[LISTED RECORDS — start]

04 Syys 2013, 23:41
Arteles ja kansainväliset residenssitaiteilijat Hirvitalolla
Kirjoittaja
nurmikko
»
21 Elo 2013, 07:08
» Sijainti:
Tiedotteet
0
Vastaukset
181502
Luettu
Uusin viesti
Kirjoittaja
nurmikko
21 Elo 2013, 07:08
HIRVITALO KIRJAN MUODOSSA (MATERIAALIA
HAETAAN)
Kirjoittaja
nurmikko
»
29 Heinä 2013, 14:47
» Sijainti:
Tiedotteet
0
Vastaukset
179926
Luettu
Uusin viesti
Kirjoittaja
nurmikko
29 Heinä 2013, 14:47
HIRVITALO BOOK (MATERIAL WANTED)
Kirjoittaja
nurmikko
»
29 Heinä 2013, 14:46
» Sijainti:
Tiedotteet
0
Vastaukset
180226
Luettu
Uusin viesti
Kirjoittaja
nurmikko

[LISTED RECORDS — finish]

### [GOAL OF THE EXERCISE]
Transcribe the data above exactly as it reads.

### [SOLUTION FOR THIS TASK]
04 Syys 2013, 23:41
Arteles ja kansainväliset residenssitaiteilijat Hirvitalolla
Kirjoittaja
nurmikko
»
21 Elo 2013, 07:08
» Sijainti:
Tiedotteet
0
Vastaukset
181502
Luettu
Uusin viesti
Kirjoittaja
nurmikko
21 Elo 2013, 07:08
HIRVITALO KIRJAN MUODOSSA (MATERIAALIA
HAETAAN)
Kirjoittaja
nurmikko
»
29 Heinä 2013, 14:47
» Sijainti:
Tiedotteet
0
Vastaukset
179926
Luettu
Uusin viesti
Kirjoittaja
nurmikko
29 Heinä 2013, 14:47
HIRVITALO BOOK (MATERIAL WANTED)
Kirjoittaja
nurmikko
»
29 Heinä 2013, 14:46
» Sijainti:
Tiedotteet
0
Vastaukset
180226
Luettu
Uusin viesti
Kirjoittaja
nurmikko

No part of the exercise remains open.